Arellano Rogelio O, Sánchez-Gómez María Victoria, Alberdi Elena, Canedo-Antelo Manuel, Chara Juan Carlos, Palomino Aitor, Pérez-Samartín Alberto, Matute Carlos
Achucarro Basque Center for Neuroscience, Centro de Investigación Biomédica en Red en Enfermedades Neurodegenerativas, and Departamento de Neurociencias, Universidad del País Vasco, Leioa, Spain (R.O.A., M.V.S.-G., E.A., M.C.-A., J.C.C., A.P., A.P.-S., C.M.); and Instituto de Neurobiología, Laboratorio de Neurofisiología Celular, Universidad Nacional Autónoma de México, Juriquilla, Querétaro, México (R.O.A.)
Achucarro Basque Center for Neuroscience, Centro de Investigación Biomédica en Red en Enfermedades Neurodegenerativas, and Departamento de Neurociencias, Universidad del País Vasco, Leioa, Spain (R.O.A., M.V.S.-G., E.A., M.C.-A., J.C.C., A.P., A.P.-S., C.M.); and Instituto de Neurobiología, Laboratorio de Neurofisiología Celular, Universidad Nacional Autónoma de México, Juriquilla, Querétaro, México (R.O.A.).
Mol Pharmacol. 2016 Jan;89(1):63-74. doi: 10.1124/mol.115.100594. Epub 2015 Nov 4.
Myelination requires oligodendrocyte-neuron communication, and both neurotransmitters and contact interactions are essential for this process.

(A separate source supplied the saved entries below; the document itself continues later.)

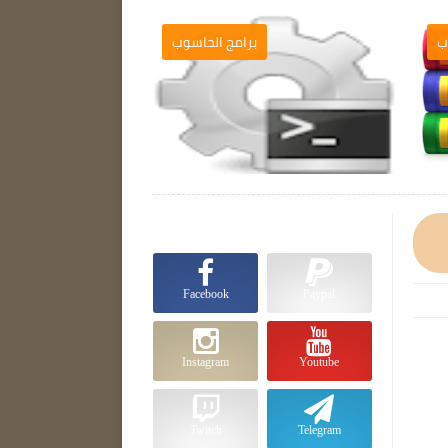
برامج الحاسوب

Facebook
Paypal
Instagram
Youtube
Twitch
Telegram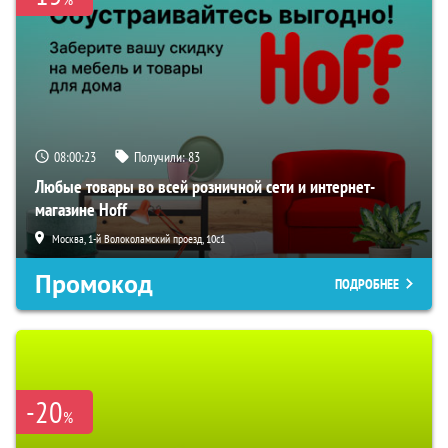
08:00:23
Получили:
83
Любые товары во всей розничной сети и интернет-
магазине Hoff
Москва, 1-й Волоколамский проезд, 10с1
Промокод
ПОДРОБНЕЕ
-20
%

Oligodendrocytes are endowed with neurotransmitter receptors whose expression levels and properties may change during myelination. However, only scant information is available about the extent and timing of these changes or how they are regulated by oligodendrocyte-neuron interactions. Here, we used electrophysiology to study the expression of ionotropic GABA, glutamate, and ATP receptors in oligodendrocytes derived from the optic nerve and forebrain cultured either alone or in the presence of dorsal root ganglion neurons. We observed that oligodendrocytes from both regions responded to these transmitters at 1 day in culture. After the first day in culture, however, GABA sensitivity diminished drastically to less than 10%, while that of glutamate and ATP remained constant. In contrast, the GABA response amplitude was sustained and remained stable in oligodendrocytes cocultured with dorsal root ganglion neurons. Immunochemistry and pharmacological properties of the responses indicated that they were mediated by distinctive GABAA receptors and that in coculture with neurons, the oligodendrocytes bearing the receptors were those in direct contact with axons. These results reveal that GABAA receptor regulation in oligodendrocytes is driven by axonal cues and that GABA signaling may play a role in myelination and/or during axon-glia recognition.
髓鞘形成需要少突胶质细胞与神经元之间的通讯,神经递质和接触相互作用对这一过程都至关重要。少突胶质细胞具有神经递质受体,其表达水平和特性在髓鞘形成过程中可能会发生变化。然而,关于这些变化的程度和时间,或者它们如何由少突胶质细胞与神经元的相互作用调节,目前只有很少的信息。在这里,我们使用电生理学方法研究了来自视神经和前脑的少突胶质细胞中离子型γ-氨基丁酸(GABA)、谷氨酸和三磷酸腺苷(ATP)受体的表达,这些少突胶质细胞单独培养或在背根神经节神经元存在的情况下培养。我们观察到,来自这两个区域的少突胶质细胞在培养1天时对这些神经递质有反应。然而,在培养的第一天之后,GABA敏感性急剧下降至不到10%,而谷氨酸和ATP的敏感性保持不变。相比之下,在与背根神经节神经元共培养的少突胶质细胞中,GABA反应幅度持续且保持稳定。反应的免疫化学和药理学特性表明,它们是由独特的GABAA受体介导的,并且在与神经元共培养时,携带这些受体的少突胶质细胞是那些与轴突直接接触的细胞。这些结果表明,少突胶质细胞中GABAA受体的调节是由轴突信号驱动的,并且GABA信号可能在髓鞘形成和/或轴突-胶质细胞识别过程中发挥作用。